Именно в Аржантёе, где он наблюдал Моне за работой, Мане окончательно признал работу на пленере. Краски его стали светлее, мазок мельче, но, менее других заинтересованный передачей чистого пейзажа, он предпочитал изучать человеческие фигуры на пленере. Используя друзей в качестве моделей для своих композиций, он помещал их на фоне природы - садов и берегов реки, пытаясь достичь единства фигур с пейзажным окружением, - проблема, которая еще раньше занимала Базиля, Моне, Ренуара и Берту Моризо. Мане однажды писал в саду у Моне его жену и ребенка, сидящих под деревом, а слева был виден сам Моне. Когда приехал Ренуар и застал Мане за работой, в то время как остальные позировали ему, он не смог устоять перед очарованием этой сцены. Он попросил у Моне его палитру, холст и краски, чтобы написать рядом с Мане тот же мотив. Моне впоследствии вспоминал, что Мане начал наблюдать за Ренуаром "уголком глаза и по временам подходил к его холсту. Затем, сделав гримасу, приблизился ко мне, чтобы прошептать мне на ухо, указывая на Ренуара: "Да у этого юноши совсем нет таланта! Вы же его друг, уговорите его, пожалуйста, бросить живопись". 5
Ренуар, однако, был очень доволен своим полотном, написанным за один сеанс, и поскольку на нем была изображена жена Моне, он тотчас же подарил его своему другу, который понемногу собрал целую коллекцию портретов Камиллы, выполненных им самим и Ренуаром.
Между этими тремя людьми существовала тесная дружба, пронесенная через все трудные и радостные дни. Тихое обаяние Камиллы, трезвые взгляды Моне и счастливая беззаботность Ренуара придавали этой дружбе особую интимность.
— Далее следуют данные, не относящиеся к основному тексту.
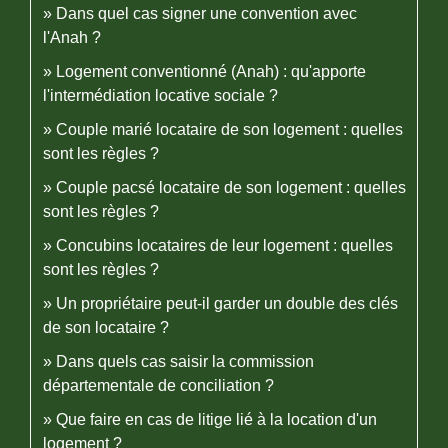
Dans quel cas signer une convention avec
l'Anah ?
Logement conventionné (Anah) : qu'apporte
l'intermédiation locative sociale ?
Couple marié locataire de son logement : quelles
sont les règles ?
Couple pacsé locataire de son logement : quelles
sont les règles ?
Concubins locataires de leur logement : quelles
sont les règles ?
Un propriétaire peut-il garder un double des clés
de son locataire ?
Dans quels cas saisir la commission
départementale de conciliation ?
Que faire en cas de litige lié à la location d'un
logement ?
Если Мане недолюбливал Ренуара, хотя, конечно, не всегда так явно выказывал свое раздражение, как в момент соревнования перед одним и тем же мотивом, то он, безусловно, отдавал должное Моне и как человеку и как художнику. Сильный характер Моне и его талант, видимо, производили большое впечатление на Мане и внушали ему восхищение. В то время как Мане ничего не мог поделать с собой и очень заботился об отношении к нему публики, Моне, несмотря на все свои затруднения, проявлял великолепное равнодушие к успеху, и, невзирая на честолюбие, целиком был поглощен своим искусством.
В аржантейских картинах 1874 года Моне достиг большей светозарности, чем когда бы то ни было. Его палитра стала светлей и богаче, исполнение энергичнее. Он достигает эффекта не яркими акцентами на фоне общей строгой гармонии, как это делает Мане; вся гамма его валеров состоит из удивительно чистых, светлых тонов, среди которых доминируют наиболее интенсивные.
В течение лета, проведенного вместе в Аржантёе, Мане написал несколько портретов Моне и его жены, дважды изобразив их в плавучей мастерской Моне. Вдохновленный, вне всякого сомнения, знаменитым "Ботиком" Добиньи, Моне сконструировал такую же лодку, достаточно вместительную даже для того, чтобы спать в ней. Из этой плавучей мастерской он любил наблюдать эффекты света от утренней зари до вечерней. 6 Впоследствии Моне совершал на своей лодке настоящие путешествия и однажды, взяв с собой всю семью, проплыл вниз по Сене до Руана. Во многих картинах, написанных в Аржантёе, можно увидеть маленькое суденышко с деревянной кабиной синевато-зеленого цвета, стоящее на якоре среди лениво плывущих лодок.